I am creating two index on a Couchbase cluster.

One is the primary index, the other is a secondary. I am creating these indexes on approximately 30 billions documents. The secondary index is for 3 elements.

I started to create them 7 hours ago. However the current progresses are 35 and 39 percent.
Is it usually take a time to create indexes on such huge data or is something is wrong on my environment ?
When do you think that the creation will finish ?

The size of the cluster is 4 nodes (16 cores for each) and the total index RAM quota is 10GB. 2 nodes are index server.

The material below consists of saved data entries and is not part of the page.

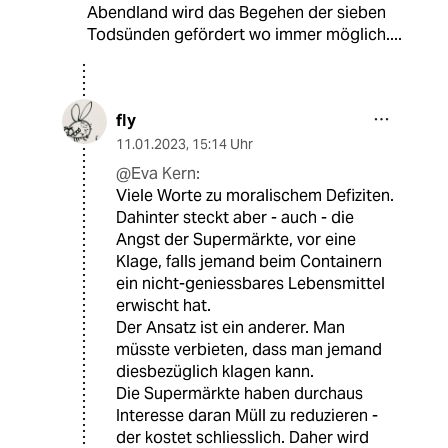
Abendland wird das Begehen der sieben
Todsünden gefördert wo immer möglich....
fly
11.01.2023
,
15:14 Uhr
@Eva Kern:
Viele Worte zu moralischem Defiziten.
Dahinter steckt aber - auch - die
Angst der Supermärkte, vor eine
Klage, falls jemand beim Containern
ein nicht-geniessbares Lebensmittel
erwischt hat.
Der Ansatz ist ein anderer. Man
müsste verbieten, dass man jemand
diesbezüglich klagen kann.
Die Supermärkte haben durchaus
Interesse daran Müll zu reduzieren -
der kostet schliesslich. Daher wird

The index Settings is as follows:

Indexer Threads: 8
In Memory Snapshot Interval: 200 ms
Stable Snapshot Interval: 5000 ms
Max Rollback Points: 5
Indexer Log Level: info

Thanks

The index build times can be high for a few reasons;

  • retrieval of the information from data service is slow.
  • index nodes can’t save the index to disk fast enough

There are a few options;

  • use defer_build option to build both indexes together. defer build will ensure you scan once and build both indexes.
  • you could also partition your indexes and get more nodes to parallelize your index build. for partitioning you can specify a filter (WHERE clause in CREATE INDEX). However I should note that there may be some queries that may not be able to take advantage of range scans in the index that is partitioned.
  • Last, We have another option in 4.5 called memory optimized indexes that can build the index much faster in memory - however given the count of the docs, I don’t think you will be able to fit your index into memory.

What is the document key size and index key size? just curious.
thanks
-cihan

Hi cihangirb,

Thank you for your reply. The index key size is 45 bytes.
I am using 4 nodes for the cluster and each node is 16 cores and SSD storage on AWS.
I don’t think retrieval or save is slow, but what do you think ?

Thanks

@webber - Have you ever found a solution for this problem ?

@eldorado,

Just for your information, the underlying storage engine probably used when @webber tried this use case was ForestDB (Considering that the time of initial post is May’16). The current underlying storage engine being used is Plasma which is very different and better performant when compared to ForestDB.

Thanks,
Varun

@varun.velamuri - Sure … I know plasma is better bet than ForestDB but was looking for information on what was his choice if he ever resolved the issue. Lot of cases I see dangling closure of threads with no solution . So would be really helpful to close case with resolutions . but thanks for pointing out .